What you will do:
Please retype the records below exactly as they appear, but leave out the pictures.

Excerpted records:

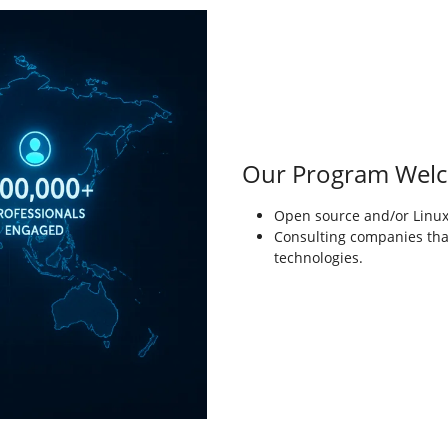
Our Program Wel
Open source and/or Linux-
Consulting companies tha
technologies.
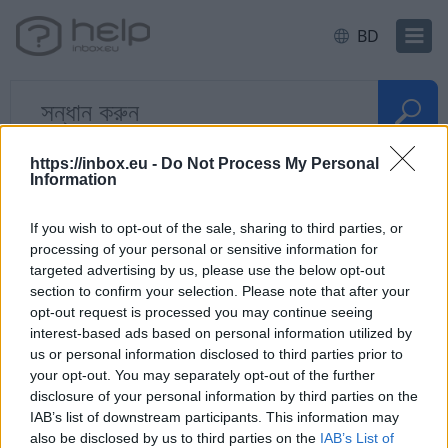
BD
বাড়ি
E-mail
Forward, Alias, SMS
https://inbox.eu -
Do Not Process My Personal
Information
দ্রুত প্রশ্ন
If you wish to opt-out of the sale, sharing to third parties, or
processing of your personal or sensitive information for
targeted advertising by us, please use the below opt-out
E-posti aliase e lisa-aadressi
section to confirm your selection. Please note that after your
kasutamine
opt-out request is processed you may continue seeing
interest-based ads based on personal information utilized by
us or personal information disclosed to third parties prior to
your opt-out. You may separately opt-out of the further
disclosure of your personal information by third parties on the
ক্যাটাগরি
IAB’s list of downstream participants. This information may
also be disclosed by us to third parties on the
IAB’s List of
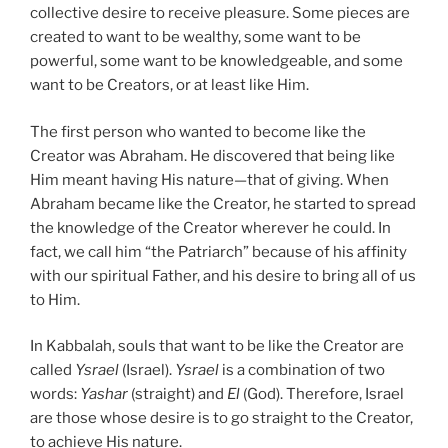
collective desire to receive pleasure. Some pieces are
created to want to be wealthy, some want to be
powerful, some want to be knowledgeable, and some
want to be Creators, or at least like Him.
The first person who wanted to become like the
Creator was Abraham. He discovered that being like
Him meant having His nature—that of giving. When
Abraham became like the Creator, he started to spread
the knowledge of the Creator wherever he could. In
fact, we call him “the Patriarch” because of his affinity
with our spiritual Father, and his desire to bring all of us
to Him.
In Kabbalah, souls that want to be like the Creator are
called
Ysrael
(Israel).
Ysrael
is a combination of two
words:
Yashar
(straight) and
El
(God). Therefore, Israel
are those whose desire is to go straight to the Creator,
to achieve His nature.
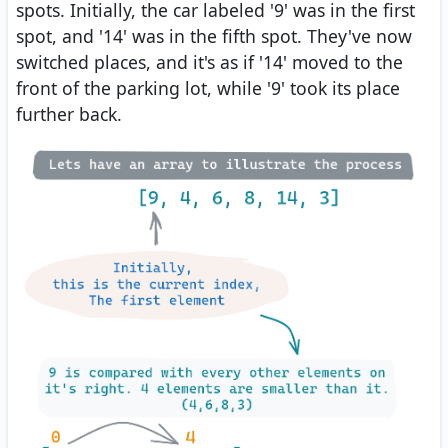
spots. Initially, the car labeled '9' was in the first
spot, and '14' was in the fifth spot. They've now
switched places, and it's as if '14' moved to the
front of the parking lot, while '9' took its place
further back.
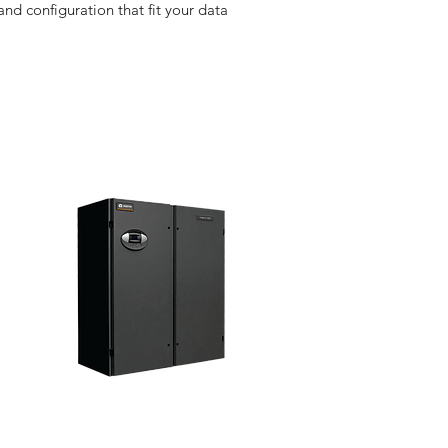
d configuration that fit your data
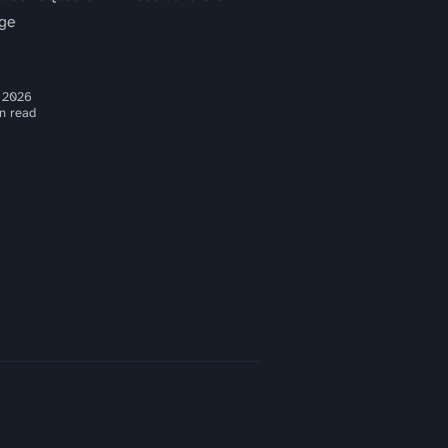
ge
 2026
n read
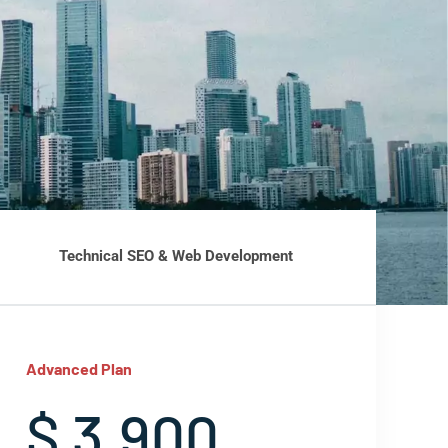
Technical SEO & Web Development
Advanced Plan
$ 3,900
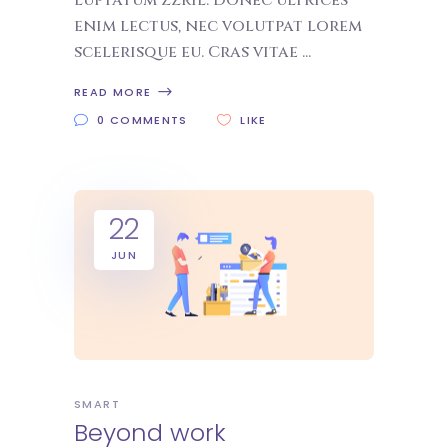
luptatum zzril. Donec ultrices
enim lectus, nec volutpat lorem
scelerisque eu. Cras vitae
READ MORE
0 COMMENTS
LIKE
22
JUN
SMART
Beyond work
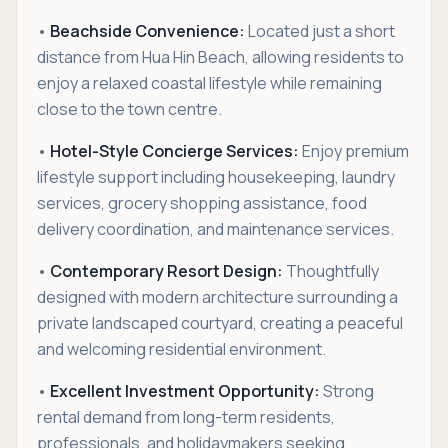
•
Beachside Convenience:
Located just a short
distance from Hua Hin Beach, allowing residents to
enjoy a relaxed coastal lifestyle while remaining
close to the town centre.
•
Hotel-Style Concierge Services:
Enjoy premium
lifestyle support including housekeeping, laundry
services, grocery shopping assistance, food
delivery coordination, and maintenance services.
•
Contemporary Resort Design:
Thoughtfully
designed with modern architecture surrounding a
private landscaped courtyard, creating a peaceful
and welcoming residential environment.
•
Excellent Investment Opportunity:
Strong
rental demand from long-term residents,
professionals, and holidaymakers seeking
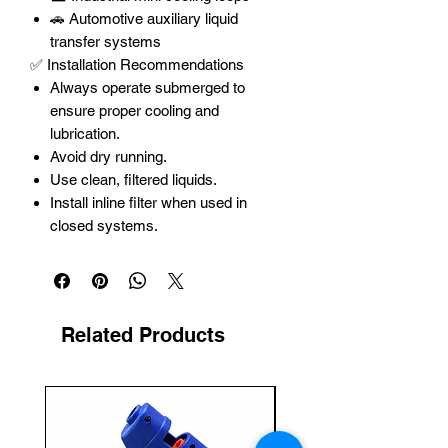
🚗 Automotive auxiliary liquid
transfer systems
✅ Installation Recommendations
Always operate submerged to
ensure proper cooling and
lubrication.
Avoid dry running.
Use clean, filtered liquids.
Install inline filter when used in
closed systems.
Related Products
New Arrival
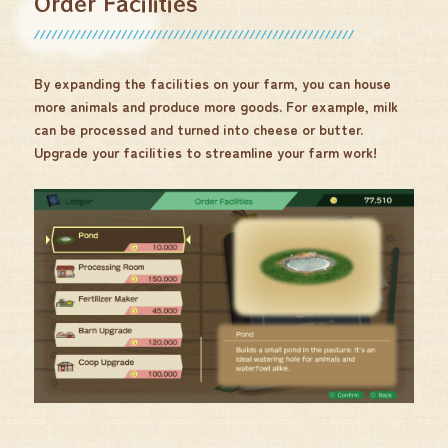
Order Facilities
By expanding the facilities on your farm, you can house
more animals and produce more goods. For example, milk
can be processed and turned into cheese or butter.
Upgrade your facilities to streamline your farm work!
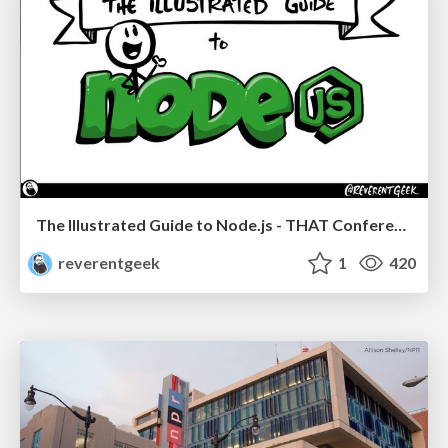
The Illustrated Guide to Node.js - THAT Conference 2024
reverentgeek
1
420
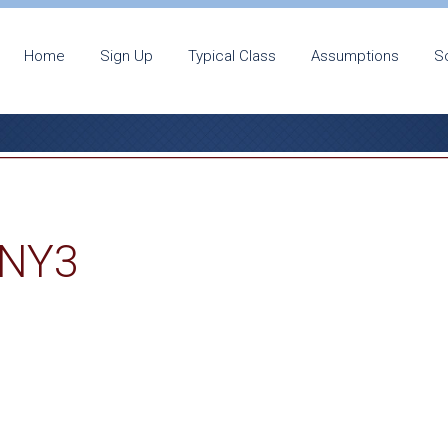
Home
Sign Up
Typical Class
Assumptions
S
-NY3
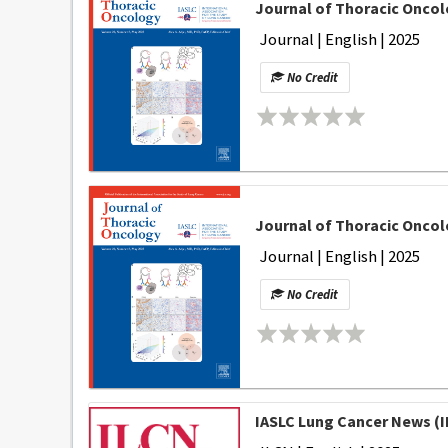
Journal of Thoracic Oncolo
Journal | English | 2025
No Credit
Journal of Thoracic Oncol
Journal | English | 2025
No Credit
IASLC Lung Cancer News (I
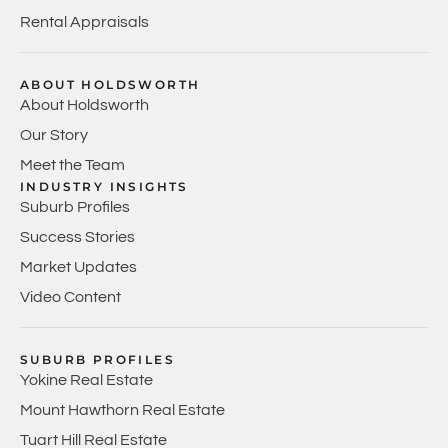
Rental Appraisals
ABOUT HOLDSWORTH
About Holdsworth
Our Story
Meet the Team
INDUSTRY INSIGHTS
Suburb Profiles
Success Stories
Market Updates
Video Content
SUBURB PROFILES
Yokine Real Estate
Mount Hawthorn Real Estate
Tuart Hill Real Estate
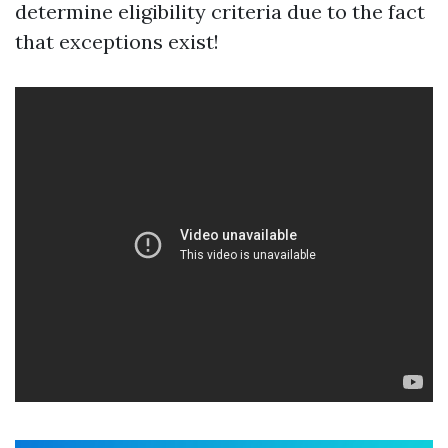
determine eligibility criteria due to the fact
that exceptions exist!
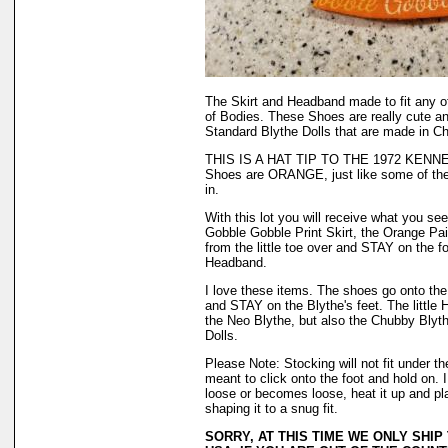
The Skirt and Headband made to fit any o
of Bodies. These Shoes are really cute a
Standard Blythe Dolls that are made in Ch
THIS IS A HAT TIP TO THE 1972 KENN
Shoes are ORANGE, just like some of the
in.
With this lot you will receive what you see 
Gobble Gobble Print Skirt, the Orange Pai
from the little toe over and STAY on the f
Headband.
I love these items. The shoes go onto the f
and STAY on the Blythe's feet. The little H
the Neo Blythe, but also the Chubby Blyth
Dolls.
Please Note: Stocking will not fit under 
meant to click onto the foot and hold on. 
loose or becomes loose, heat it up and plac
shaping it to a snug fit.
SORRY, AT THIS TIME WE ONLY SHIP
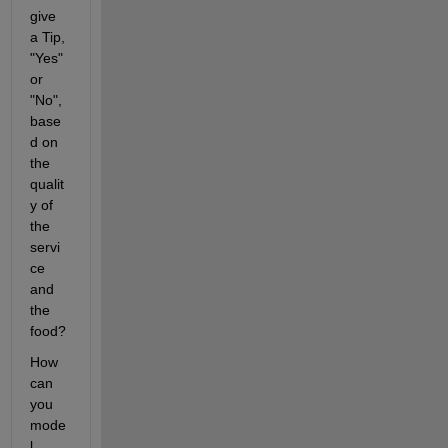
give 
a Tip, 
"Yes" 
or 
"No", 
base
d on 
the 
qualit
y of 
the 
servi
ce 
and 
the 
food?
How 
can 
you 
mode
l 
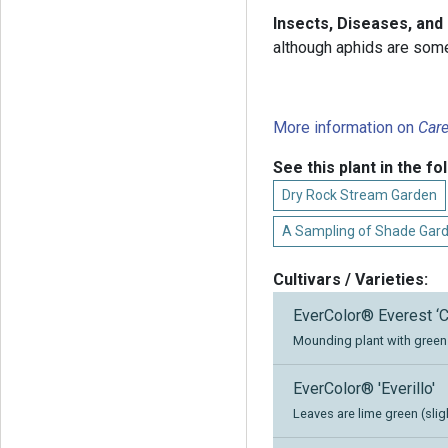
Insects, Diseases, an
although aphids are som
More information on
Car
See this plant in the fo
Dry Rock Stream Garden
A Sampling of Shade Gar
Cultivars / Varieties:
EverColor® Everest ‘C
Mounding plant with green 
EverColor® 'Everillo'
Leaves are lime green (slig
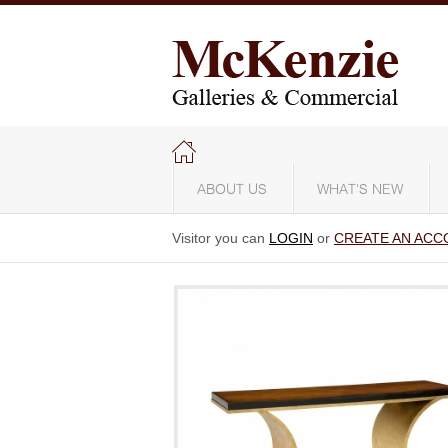
ABOUT US
WHAT'S NEW
Visitor you can
LOGIN
or
CREATE AN ACC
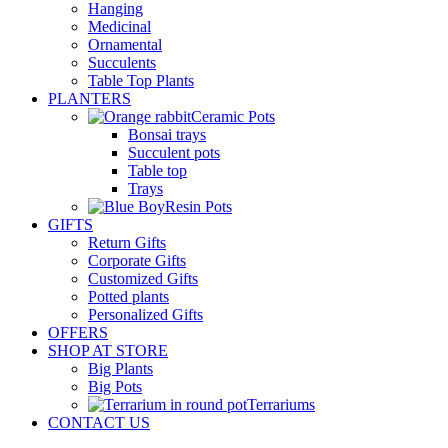
Hanging
Medicinal
Ornamental
Succulents
Table Top Plants
PLANTERS
Ceramic Pots
Bonsai trays
Succulent pots
Table top
Trays
Resin Pots
GIFTS
Return Gifts
Corporate Gifts
Customized Gifts
Potted plants
Personalized Gifts
OFFERS
SHOP AT STORE
Big Plants
Big Pots
Terrariums
CONTACT US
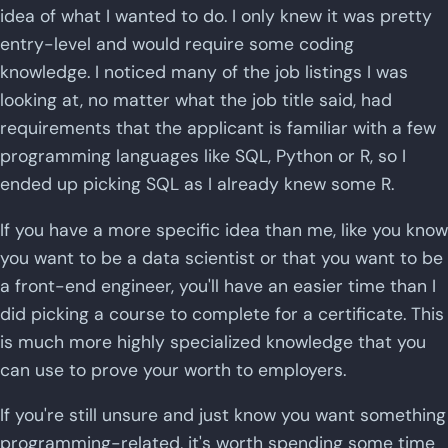
idea of what I wanted to do. I only knew it was pretty
entry-level and would require some coding
knowledge. I noticed many of the job listings I was
looking at, no matter what the job title said, had
requirements that the applicant is familiar with a few
programming languages like SQL, Python or R, so I
ended up picking SQL as I already knew some R.
If you have a more specific idea than me, like you know
you want to be a data scientist or that you want to be
a front-end engineer, you'll have an easier time than I
did picking a course to complete for a certificate. This
is much more highly specialized knowledge that you
can use to prove your worth to employers.
If you're still unsure and just know you want something
programming-related, it's worth spending some time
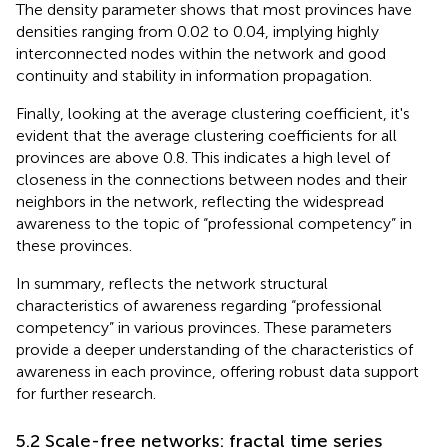
The density parameter shows that most provinces have
densities ranging from 0.02 to 0.04, implying highly
interconnected nodes within the network and good
continuity and stability in information propagation.
Finally, looking at the average clustering coefficient, it's
evident that the average clustering coefficients for all
provinces are above 0.8. This indicates a high level of
closeness in the connections between nodes and their
neighbors in the network, reflecting the widespread
awareness to the topic of “professional competency” in
these provinces.
In summary,
reflects the network structural
characteristics of awareness regarding “professional
competency” in various provinces. These parameters
provide a deeper understanding of the characteristics of
awareness in each province, offering robust data support
for further research.
5.2 Scale-free networks: fractal time series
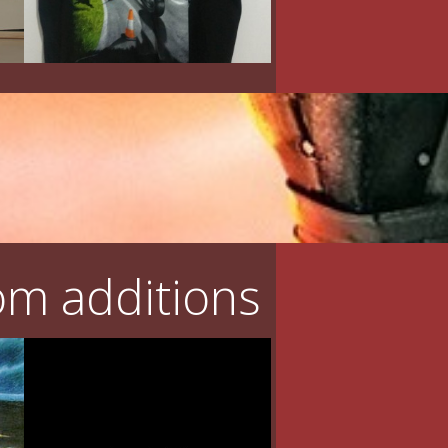
m additions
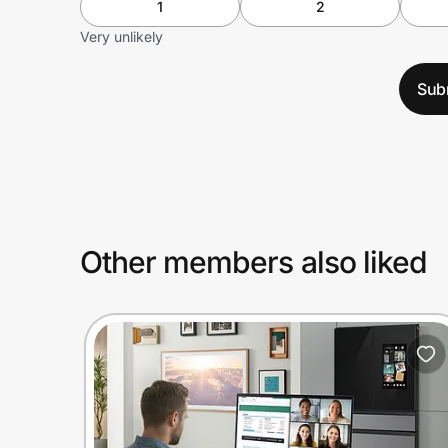
1
2
Very unlikely
Sub
Other members also liked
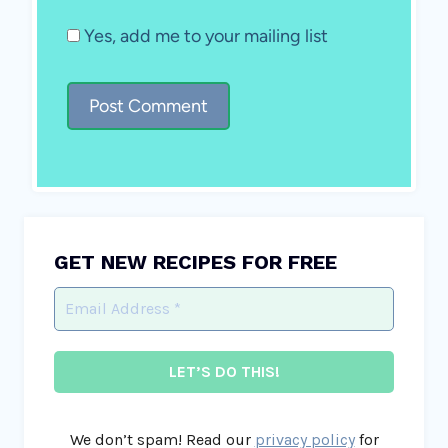
Yes, add me to your mailing list
GET NEW RECIPES FOR FREE
We don’t spam! Read our
privacy policy
for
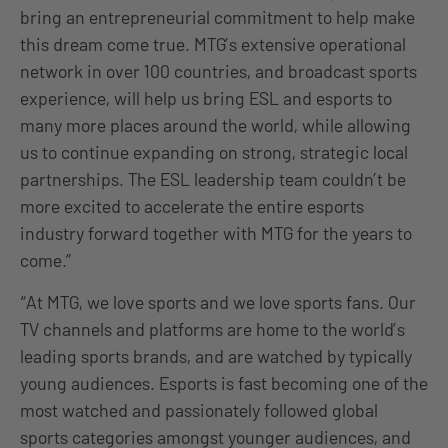
bring an entrepreneurial commitment to help make
this dream come true. MTG’s extensive operational
network in over 100 countries, and broadcast sports
experience, will help us bring ESL and esports to
many more places around the world, while allowing
us to continue expanding on strong, strategic local
partnerships. The ESL leadership team couldn’t be
more excited to accelerate the entire esports
industry forward together with MTG for the years to
come.”
“At MTG, we love sports and we love sports fans. Our
TV channels and platforms are home to the world’s
leading sports brands, and are watched by typically
young audiences. Esports is fast becoming one of the
most watched and passionately followed global
sports categories amongst younger audiences, and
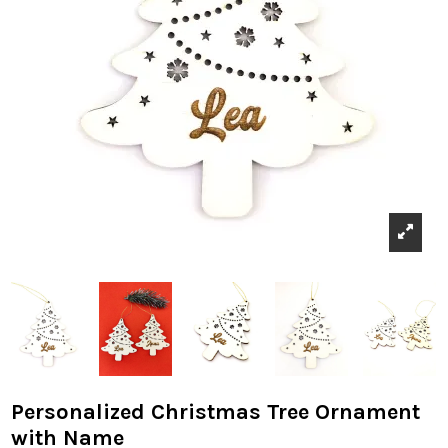
Personalized Christmas Tree Ornament
with Name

Response:
Our Program Wel
Open source and/or Linux-
Consulting companies tha
technologies.
BD
বাড়ি
E-mail
Forward, Alias, SMS
https://inbox.eu -
Do Not Process My Personal
Information
দ্রুত প্রশ্ন
If you wish to opt-out of the sale, sharing to third parties, or
processing of your personal or sensitive information for
targeted advertising by us, please use the below opt-out
E-posti aliase e lisa-aadressi
section to confirm your selection. Please note that after your
kasutamine
opt-out request is processed you may continue seeing
interest-based ads based on personal information utilized by
us or personal information disclosed to third parties prior to
your opt-out. You may separately opt-out of the further
disclosure of your personal information by third parties on the
ক্যাটাগরি
IAB’s list of downstream participants. This information may
also be disclosed by us to third parties on the
IAB’s List of
collective desire to receive pleasure. Some pieces are
created to want to be wealthy, some want to be
powerful, some want to be knowledgeable, and some
want to be Creators, or at least like Him.
The first person who wanted to become like the
Creator was Abraham. He discovered that being like
Him meant having His nature—that of giving. When
Abraham became like the Creator, he started to spread
the knowledge of the Creator wherever he could. In
fact, we call him “the Patriarch” because of his affinity
with our spiritual Father, and his desire to bring all of us
to Him.
In Kabbalah, souls that want to be like the Creator are
called
Ysrael
(Israel).
Ysrael
is a combination of two
words:
Yashar
(straight) and
El
(God). Therefore, Israel
are those whose desire is to go straight to the Creator,
to achieve His nature.
spots. Initially, the car labeled '9' was in the first
spot, and '14' was in the fifth spot. They've now
switched places, and it's as if '14' moved to the
front of the parking lot, while '9' took its place
further back.
d configuration that fit your data
ge
 2026
n read
Technical SEO & Web Development
Advanced Plan
$ 3,900
luptatum zzril. Donec ultrices
enim lectus, nec volutpat lorem
scelerisque eu. Cras vitae
READ MORE
0 COMMENTS
LIKE
22
JUN
SMART
Beyond work
•
Beachside Convenience:
Located just a short
distance from Hua Hin Beach, allowing residents to
enjoy a relaxed coastal lifestyle while remaining
close to the town centre.
•
Hotel-Style Concierge Services:
Enjoy premium
lifestyle support including housekeeping, laundry
services, grocery shopping assistance, food
delivery coordination, and maintenance services.
•
Contemporary Resort Design:
Thoughtfully
designed with modern architecture surrounding a
private landscaped courtyard, creating a peaceful
and welcoming residential environment.
•
Excellent Investment Opportunity:
Strong
rental demand from long-term residents,
professionals, and holidaymakers seeking
🚗 Automotive auxiliary liquid
transfer systems
✅ Installation Recommendations
Always operate submerged to
ensure proper cooling and
lubrication.
Avoid dry running.
Use clean, filtered liquids.
Install inline filter when used in
closed systems.
Related Products
New Arrival
Order Facilities
By expanding the facilities on your farm, you can house
more animals and produce more goods. For example, milk
can be processed and turned into cheese or butter.
Upgrade your facilities to streamline your farm work!
The Illustrated Guide to Node.js - THAT Conference 2024
reverentgeek
1
420
Home
Sign Up
Typical Class
Assumptions
S
-NY3
Journal of Thoracic Oncolo
Journal | English | 2025
No Credit
Journal of Thoracic Oncol
Journal | English | 2025
No Credit
IASLC Lung Cancer News (I
Rental Appraisals
ABOUT HOLDSWORTH
About Holdsworth
Our Story
Meet the Team
INDUSTRY INSIGHTS
Suburb Profiles
Success Stories
Market Updates
Video Content
SUBURB PROFILES
Yokine Real Estate
Mount Hawthorn Real Estate
Tuart Hill Real Estate
determine eligibility criteria due to the fact
that exceptions exist!
The Skirt and Headband made to fit any o
of Bodies. These Shoes are really cute a
Standard Blythe Dolls that are made in Ch
THIS IS A HAT TIP TO THE 1972 KENN
Shoes are ORANGE, just like some of the
in.
With this lot you will receive what you see 
Gobble Gobble Print Skirt, the Orange Pai
from the little toe over and STAY on the f
Headband.
I love these items. The shoes go onto the f
and STAY on the Blythe's feet. The little H
the Neo Blythe, but also the Chubby Blyth
Dolls.
Please Note: Stocking will not fit under 
meant to click onto the foot and hold on. 
loose or becomes loose, heat it up and plac
shaping it to a snug fit.
SORRY, AT THIS TIME WE ONLY SHIP
give 
a Tip, 
"Yes" 
or 
"No", 
base
d on 
the 
qualit
y of 
the 
servi
ce 
and 
the 
food?
How 
can 
you 
mode
l 
Insects, Diseases, an
although aphids are som
More information on
Car
See this plant in the fo
Dry Rock Stream Garden
A Sampling of Shade Gar
Cultivars / Varieties:
EverColor® Everest ‘C
Mounding plant with green 
EverColor® 'Everillo'
Leaves are lime green (slig
ABOUT US
WHAT'S NEW
Visitor you can
LOGIN
or
CREATE AN ACC
Hanging
Medicinal
Ornamental
Succulents
Table Top Plants
PLANTERS
Ceramic Pots
Bonsai trays
Succulent pots
Table top
Trays
Resin Pots
GIFTS
Return Gifts
Corporate Gifts
Customized Gifts
Potted plants
Personalized Gifts
OFFERS
SHOP AT STORE
Big Plants
Big Pots
Terrariums
CONTACT US
idea of what I wanted to do. I only knew it was pretty
entry-level and would require some coding
knowledge. I noticed many of the job listings I was
looking at, no matter what the job title said, had
requirements that the applicant is familiar with a few
programming languages like SQL, Python or R, so I
ended up picking SQL as I already knew some R.
If you have a more specific idea than me, like you know
you want to be a data scientist or that you want to be
a front-end engineer, you'll have an easier time than I
did picking a course to complete for a certificate. This
is much more highly specialized knowledge that you
can use to prove your worth to employers.
If you're still unsure and just know you want something
programming-related, it's worth spending some time
The density parameter shows that most provinces have
densities ranging from 0.02 to 0.04, implying highly
interconnected nodes within the network and good
continuity and stability in information propagation.
Finally, looking at the average clustering coefficient, it's
evident that the average clustering coefficients for all
provinces are above 0.8. This indicates a high level of
closeness in the connections between nodes and their
neighbors in the network, reflecting the widespread
awareness to the topic of “professional competency” in
these provinces.
In summary,
reflects the network structural
characteristics of awareness regarding “professional
competency” in various provinces. These parameters
provide a deeper understanding of the characteristics of
awareness in each province, offering robust data support
for further research.
5.2 Scale-free networks: fractal time series
m additions
1
2
Very unlikely
Sub
Other members also liked
Yes, add me to your mailing list
GET NEW RECIPES FOR FREE
We don’t spam! Read our
privacy policy
for
bring an entrepreneurial commitment to help make
this dream come true. MTG’s extensive operational
network in over 100 countries, and broadcast sports
experience, will help us bring ESL and esports to
many more places around the world, while allowing
us to continue expanding on strong, strategic local
partnerships. The ESL leadership team couldn’t be
more excited to accelerate the entire esports
industry forward together with MTG for the years to
come.”
“At MTG, we love sports and we love sports fans. Our
TV channels and platforms are home to the world’s
leading sports brands, and are watched by typically
young audiences. Esports is fast becoming one of the
most watched and passionately followed global
sports categories amongst younger audiences, and
Personalized Christmas Tree Ornament
with Name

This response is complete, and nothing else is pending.